In reference to the UN Convention, “killing members of the group” has been perpetrated for instance by massacres of Uyghur civilians during unrest in Ghulja in 1997, in Ürümchi in 2009 or other instances, while an unknown number of other people, mostly young men, remained missing after these incidents. By mass detentions for political reeducation and forced labor, as well as by repression, surveillance and intimidation targeting the entire ethnic community, the regime causes “serious bodily or mental harm to members of the group.” Placing children of incarcerated Uyghur parents to orphanages and boarding schools amounts to “forcibly transferring children of the group to another group” because the practice aims to dilute the ethnic consciousness of the youngest generation and to inculcate a mindset defined by the Han-directed party‑state.
The “intent to destroy, in whole or in part, a national, ethnical, racial or religious group, as such” is also revealed by other policies of Chinese authorities, amounting to the conception of genocide formulated by the creator of the term, the Polish lawyer Raphael Lemkin (1900–1959), who in his seminal work Axis Rule in Occupied Europe (1944), considered genocide
‘a coordinated plan of different actions aiming at the destruction of essential foundations of the life of national groups, with the aim of annihilating the groups themselves. The objectives of such a plan would be disintegration of the political and social institutions, of culture, language, national feelings, religion, and the economic existence of national groups, and the destruction of the personal security, liberty, health, dignity, and even the lives of the individuals belonging to such groups’.
The CPC’s de-Uyghurization population policies in Xinjiang strongly resemble both the above general definition and the specific Nazi genocidal techniques adopted in Poland and other occupied territories during World War II, when the invading authorities strove to decrease the natality of a non‑German population while simultaneously increasing the number of Germans. But even other examples of genocidal policies raised by Lemkin can be related to the contemporary CPC’s administration of East Turkestan.
The regime does not allow for any autonomous political activity by Uyghurs.

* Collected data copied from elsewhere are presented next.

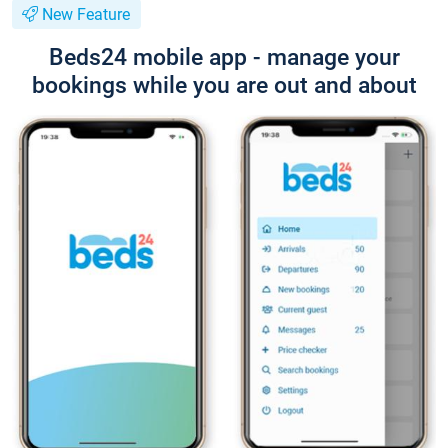
New Feature
Beds24 mobile app - manage your
bookings while you are out and about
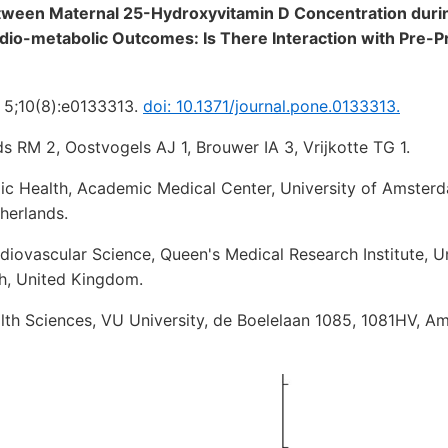
tween Maternal 25-Hydroxyvitamin D Concentration duri
dio-metabolic Outcomes: Is There Interaction with Pre-
 5;10(8):e0133313.
doi: 10.1371/journal.pone.0133313.
s RM 2, Oostvogels AJ 1, Brouwer IA 3, Vrijkotte TG 1.
ic Health, Academic Medical Center, University of Amster
herlands.
iovascular Science, Queen's Medical Research Institute, Un
h, United Kingdom.
th Sciences, VU University, de Boelelaan 1085, 1081HV, A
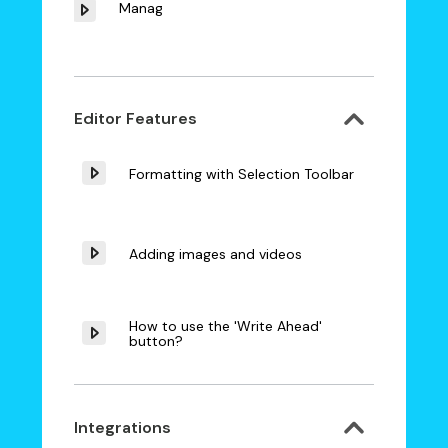
Manager
Editor Features
Formatting with Selection Toolbar
Adding images and videos
How to use the 'Write Ahead'
button?
Integrations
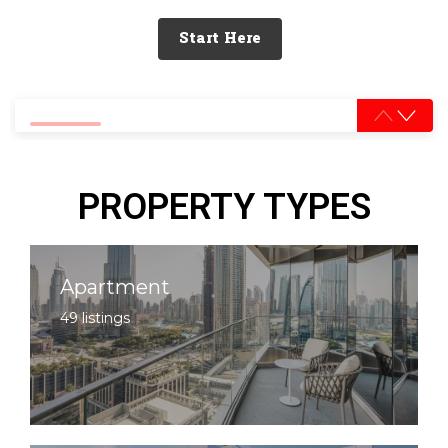
Start Here
0% completed
PROPERTY TYPES
Apartment
49 listings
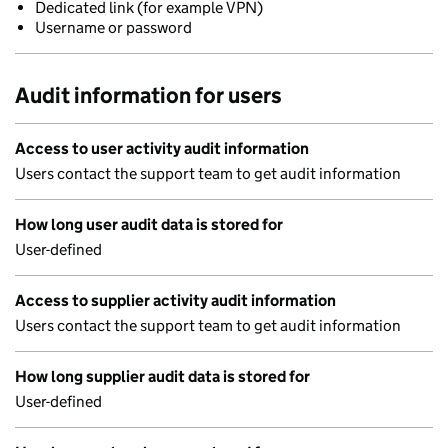
Dedicated link (for example VPN)
Username or password
Audit information for users
Access to user activity audit information
Users contact the support team to get audit information
How long user audit data is stored for
User-defined
Access to supplier activity audit information
Users contact the support team to get audit information
How long supplier audit data is stored for
User-defined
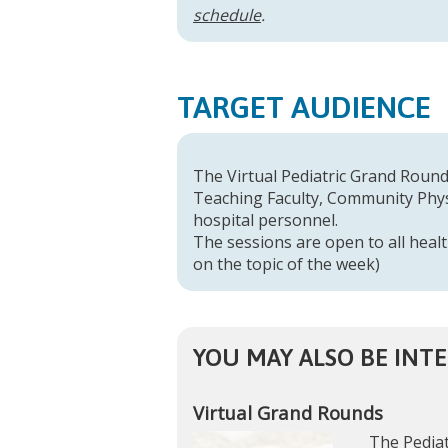
schedule
.
TARGET AUDIENCE
The Virtual Pediatric Grand Rounds
Teaching Faculty, Community Physi
hospital personnel.
The sessions are open to all healt
on the topic of the week)
YOU MAY ALSO BE INTE
Virtual Grand Rounds
The Pediat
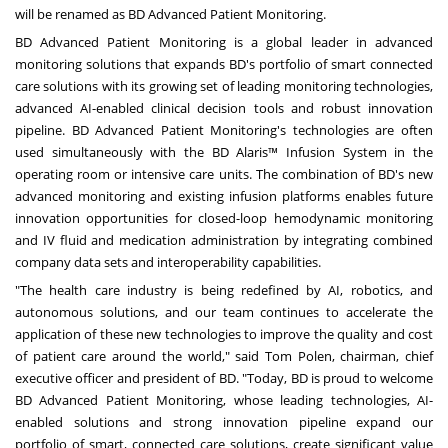
will be renamed as BD Advanced Patient Monitoring.
BD Advanced Patient Monitoring is a global leader in advanced
monitoring solutions that expands BD's portfolio of smart connected
care solutions with its growing set of leading monitoring technologies,
advanced AI-enabled clinical decision tools and robust innovation
pipeline. BD Advanced Patient Monitoring's technologies are often
used simultaneously with the BD Alaris™ Infusion System in the
operating room or intensive care units. The combination of BD's new
advanced monitoring and existing infusion platforms enables future
innovation opportunities for closed-loop hemodynamic monitoring
and IV fluid and medication administration by integrating combined
company data sets and interoperability capabilities.
"The health care industry is being redefined by AI, robotics, and
autonomous solutions, and our team continues to accelerate the
application of these new technologies to improve the quality and cost
of patient care around the world," said
Tom Polen
, chairman, chief
executive officer and president of BD. "Today, BD is proud to welcome
BD Advanced Patient Monitoring, whose leading technologies, AI-
enabled solutions and strong innovation pipeline expand our
portfolio of smart, connected care solutions, create significant value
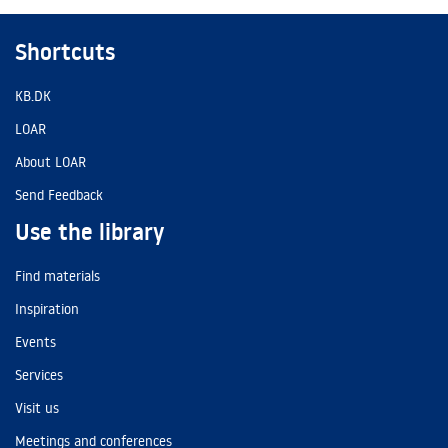
Shortcuts
KB.DK
LOAR
About LOAR
Send Feedback
Use the library
Find materials
Inspiration
Events
Services
Visit us
Meetings and conferences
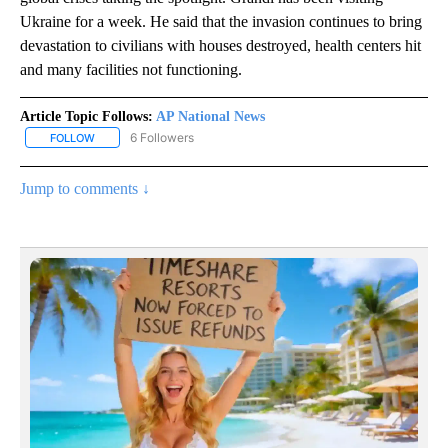
Ukraine for a week. He said that the invasion continues to bring
devastation to civilians with houses destroyed, health centers hit
and many facilities not functioning.
Article Topic Follows:
AP National News
6 Followers
FOLLOW
FOLLOW "AP NATIONAL NEWS" TO RECEIVE NOTIFICATIONS ABOU
Jump to comments ↓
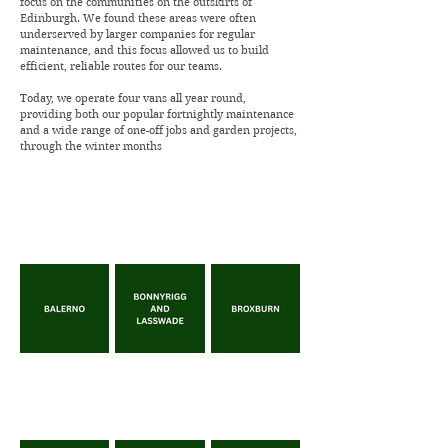
focus on the communities on the outskirts of
Edinburgh. We found these areas were often
underserved by larger companies for regular
maintenance, and this focus allowed us to build
efficient, reliable routes for our teams.
Today, we operate four vans all year round,
providing both our popular fortnightly maintenance
and a wide range of one-off jobs and garden projects,
through the winter months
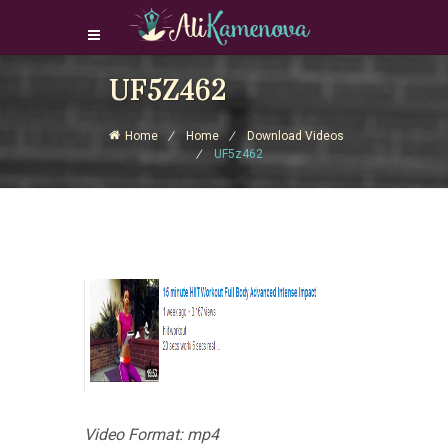
Login Download Courses
UF5Z462
Login
Home
Home
Download Videos
Sign Up
UF5z462
Video Format: mp4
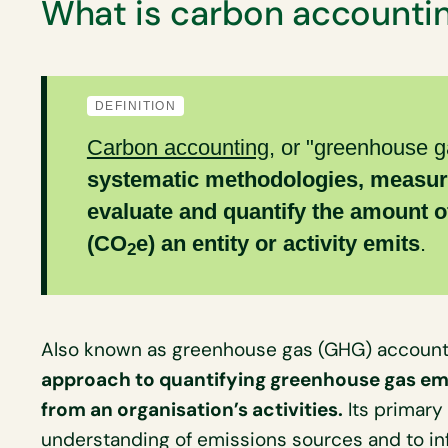
What is carbon accounti
DEFINITION
Carbon accounting
, or "greenhouse g
systematic methodologies, measur
evaluate and quantify the amount o
(CO
e) an entity or activity emits
.
2
Also known as greenhouse gas (GHG) account
approach to quantifying greenhouse gas emi
from an organisation’s activities.
Its primary
understanding of emissions sources and to in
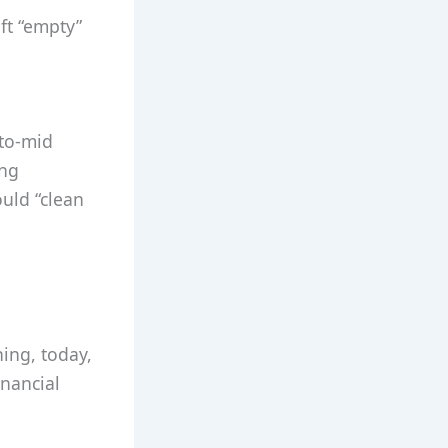
ft “empty”
-to-mid
ing
ould “clean
ning, today,
inancial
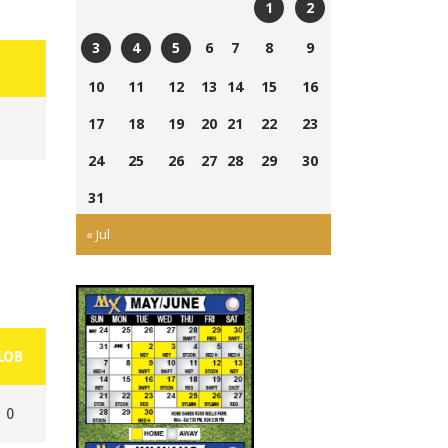
1
2
Currie
Ross
6
7
8
9
3
4
5
Field
Wells
Tom
Ross
Cairns
10
11
12
13
14
15
16
Ball
Laing
Wells
Field
Park
17
18
19
20
21
22
23
Park
Ball
Park
24
25
26
27
28
29
30
31
« Jul
LOB
0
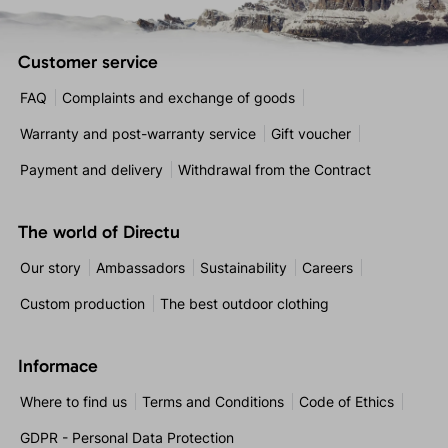
Customer service
FAQ
Complaints and exchange of goods
Warranty and post-warranty service
Gift voucher
Payment and delivery
Withdrawal from the Contract
The world of Directu
Our story
Ambassadors
Sustainability
Careers
Custom production
The best outdoor clothing
Informace
Where to find us
Terms and Conditions
Code of Ethics
GDPR - Personal Data Protection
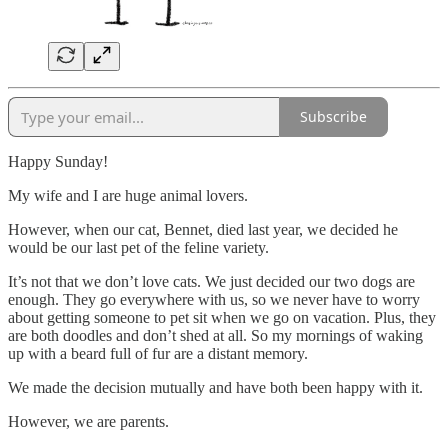
Subscribe
Happy Sunday!
My wife and I are huge animal lovers.
However, when our cat, Bennet, died last year, we decided he
would be our last pet of the feline variety.
It’s not that we don’t love cats. We just decided our two dogs are
enough. They go everywhere with us, so we never have to worry
about getting someone to pet sit when we go on vacation. Plus, they
are both doodles and don’t shed at all. So my mornings of waking
up with a beard full of fur are a distant memory.
We made the decision mutually and have both been happy with it.
However, we are parents.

As in some other aspects of Xinjiang politics, the lack of avenues for political expression applies also to the majority Han population in China proper. But in Xinjiang, it is imposed by the Han as a ruling group on the Uyghurs as a subjugated group in greater intensity and scope. A telling example is the unprecedented 2014 life sentence for Ilham Tohti, an influential Uyghur public intellectual, due to his criticism of the government’s ethnic policy. Such a crushing measure has not been applied in recent decades to Han establishment academics for even much more outspoken criticism. The CPC also systematically paralyzes Uyghur media and public debate.
The repression aims at key parts of Uyghur society, including intellectual, artistic, religious, and economic elites. Given the fact that the targeted individuals have not committed any crimes and that the repressive measures also impact ordinary citizens, it can be, nevertheless, concluded that the reason for their persecution is the fact they belong to the Uyghur ethnic category. In Lemkin’s words, ‘genocide is directed against the national group as an entity, and the actions involved are directed against individuals, not in their individual capacity, but as members of the national group’.
The above-outlined destruction of Uyghur families and other social and political institutions, national consciousness and security embodied in language, religion, culture, worldview, material heritage such as mosques, shrines, cemeteries or historical cities, as well as other attributes of a distinct ethnic group, also reveal the CPC’s coordinated and protracted intent to erase Uyghur ethnic identity and the possibility of a dignified existence in Xinjiang.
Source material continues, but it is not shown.